Combining the parser and serializer together results in a pickler. Just like before, we aim to compose complex picklers out of simpler ones, which in turn are composed out of simple parsers and serializers. With a little extra work to get over the covariant functor from the serializer, we can define the monadic operators for a pickler as well, leading once again to more complex operators that are defined out of the box.

Next to combinators, this library defines specialized parsers, serializers and picklers for commonly used datastructures. String parsing can be quite cumbersome and writing an interpreter for a string if often not a trivial task. Also parsing and serializing XML can cost a lot of time and effort, especially to ensure that serialize(parse(xml)) == xml. Especially when parsers and serializers are written separately (for example using Scala's XML library), it isn't hard to write code where serialize(parse(xml)) != xml. Because of these reasons, spickle defines basic building blocks for both Strings and XML. With these, you can easily write string parsers and interpreters, as well as write simple parsers, serializers and picklers for XML structures.

FAQ

What does spickle stand for?

spickle contains the word 'pickle', which is what this library is all about. Since the library targets Scala as programming language, this became spickle.

Why do we need a library like spickle? Isn't scala-xml good enough? Can't we do String parsing with regular expressions?

This library grew out of a frustration I had while converting a large (more than 5000 lines) XSD to Scala objects and writing a parser using scala-xml. I found that in some cases, the xpath syntax did not suffice and that I had to do magic in order to get the XML parsed correctly. The thought of also having to write a serializer and maintain the XSD, the object structure, the parser and the serializer made me question whether there was a better way of doing this. That's when I started looking into picklers and in particular how they are implemented in other functional languages like Haskell. While the basic idea was quite nice, I thought I could do better. Hence I set out to implement a functional parser and serializer and combine the two into a pickler. While studying parser combinators, I found that the same concept could also be used for String parsing, and many more applications.

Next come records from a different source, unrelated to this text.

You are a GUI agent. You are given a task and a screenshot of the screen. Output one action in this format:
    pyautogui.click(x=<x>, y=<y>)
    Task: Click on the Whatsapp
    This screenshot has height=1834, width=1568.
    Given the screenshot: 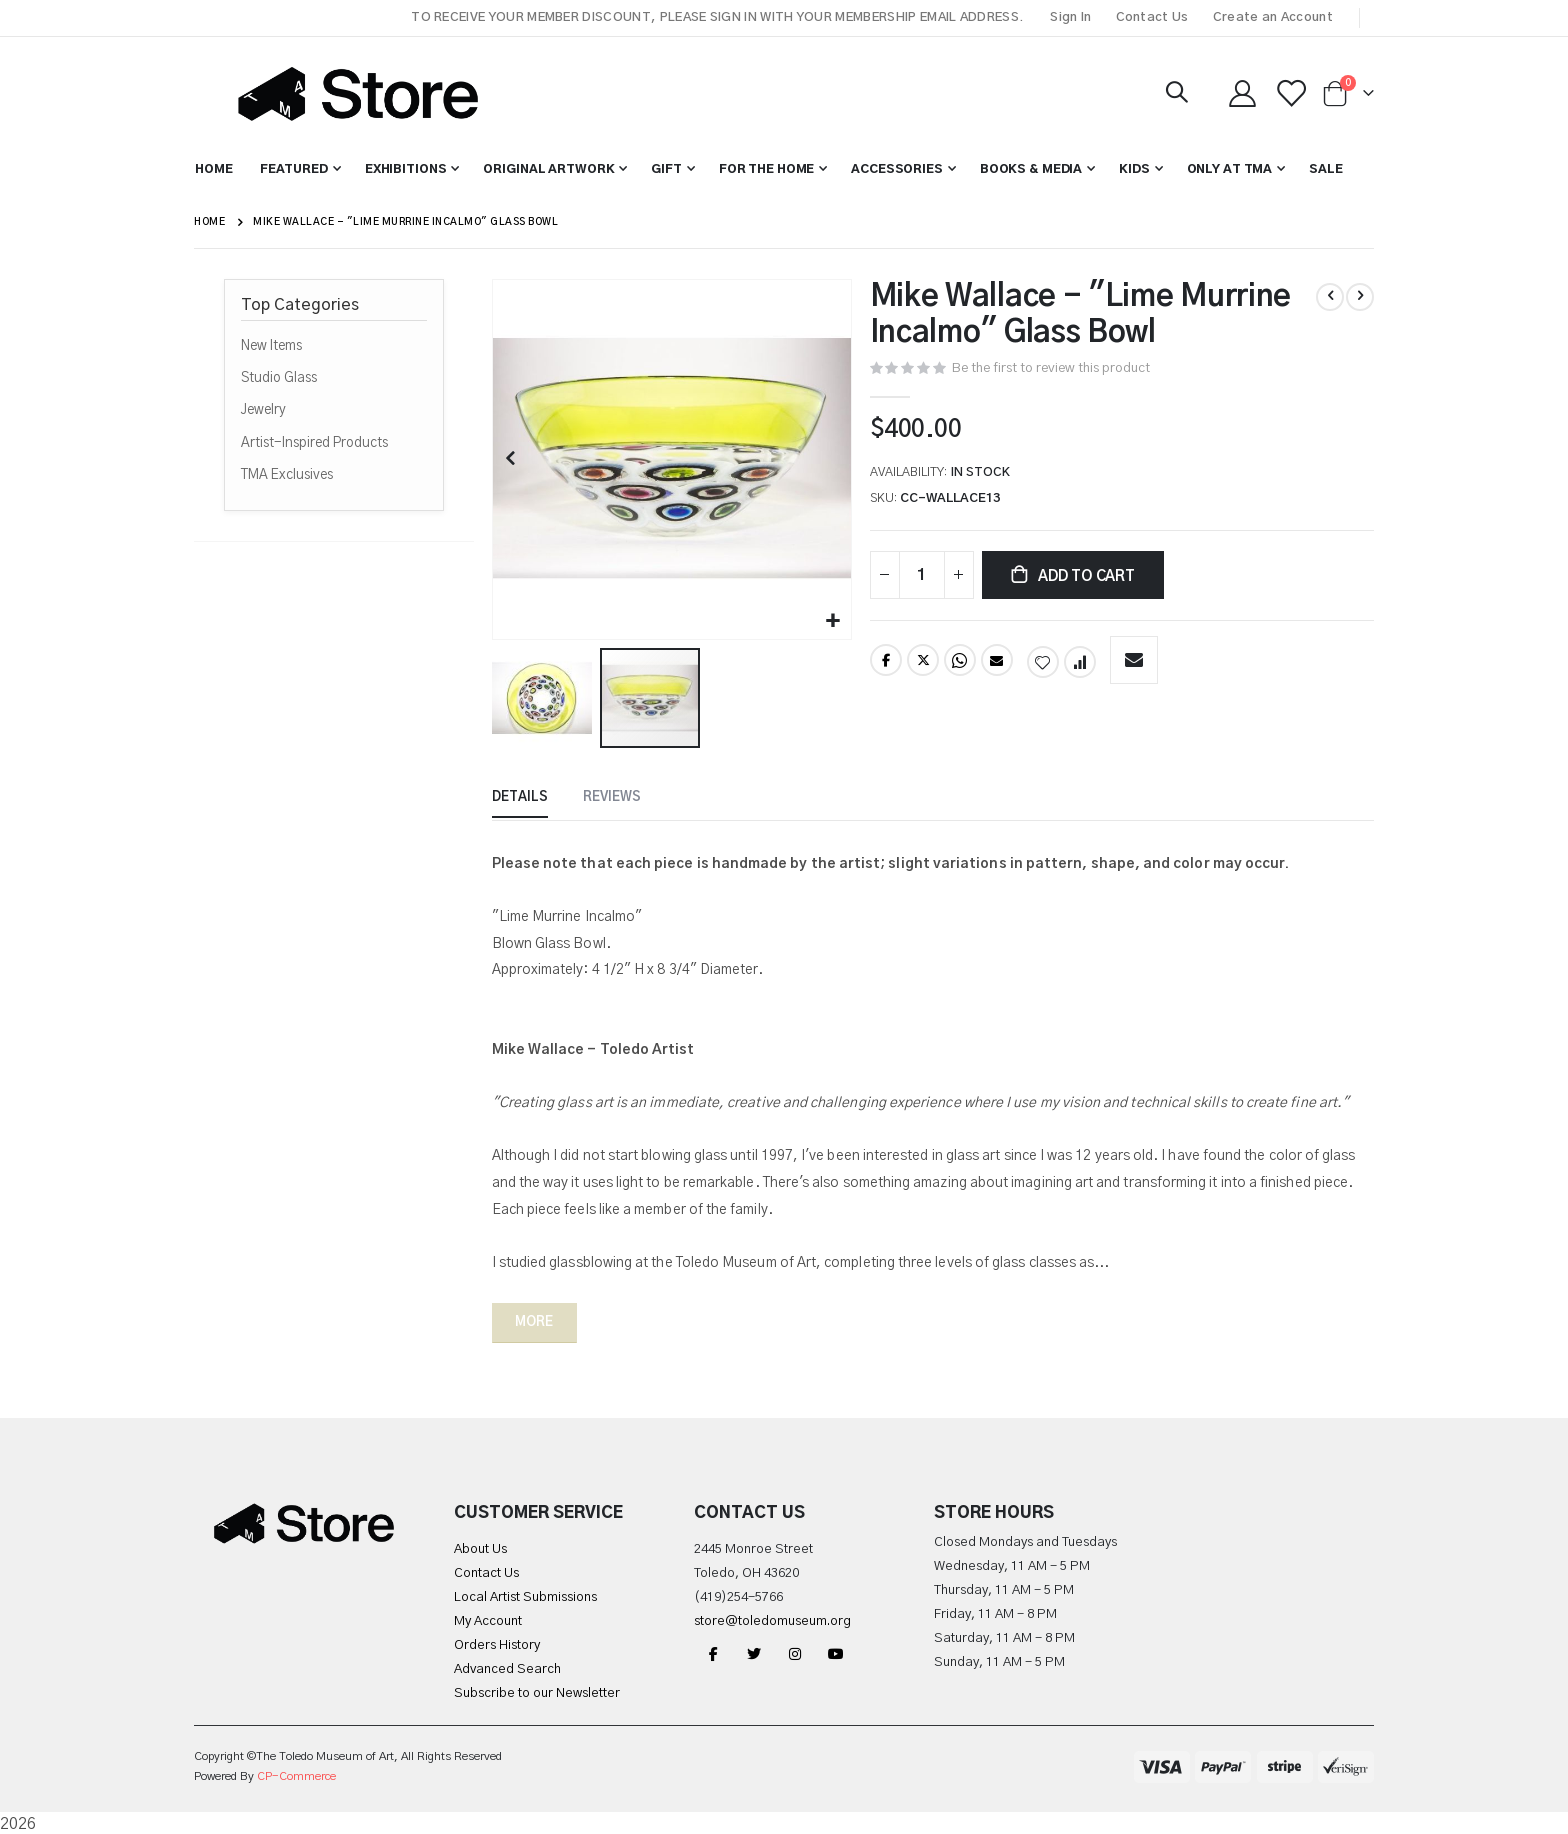 What is the action you would take?
    pyautogui.click(x=962, y=667)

Why only specialize for XML and String? Why not have specializations for JSON as well, for example?

The main reason why spickle only supports XML and String is because that's what I set out with. I simply haven't got any time yet to add other data types. Besides, the reason I haven't added JSON as a third specialization (yet) is that Scala's de facto standard for JSON parsing/serialization (json4s) basically already defines a pickler: once you have your object model conform to the JSON, you can use read and write to convert between object model and JSON.

I have another common data type. Can I use spickle for that?

Sure! I would start with the parser, after which the serializer and pickler are relatively simple to write. Think of atomic units in your data type and write a parser and serializer for those first. Then use these atomics to construct complexer units of your data type, until you have parsers for the whole data type. Look at the examples for strings and XML for inspiration.

Besides, always feel free to contribute to spickle! If you think other people might benefit from your picklers as well, send a pull request.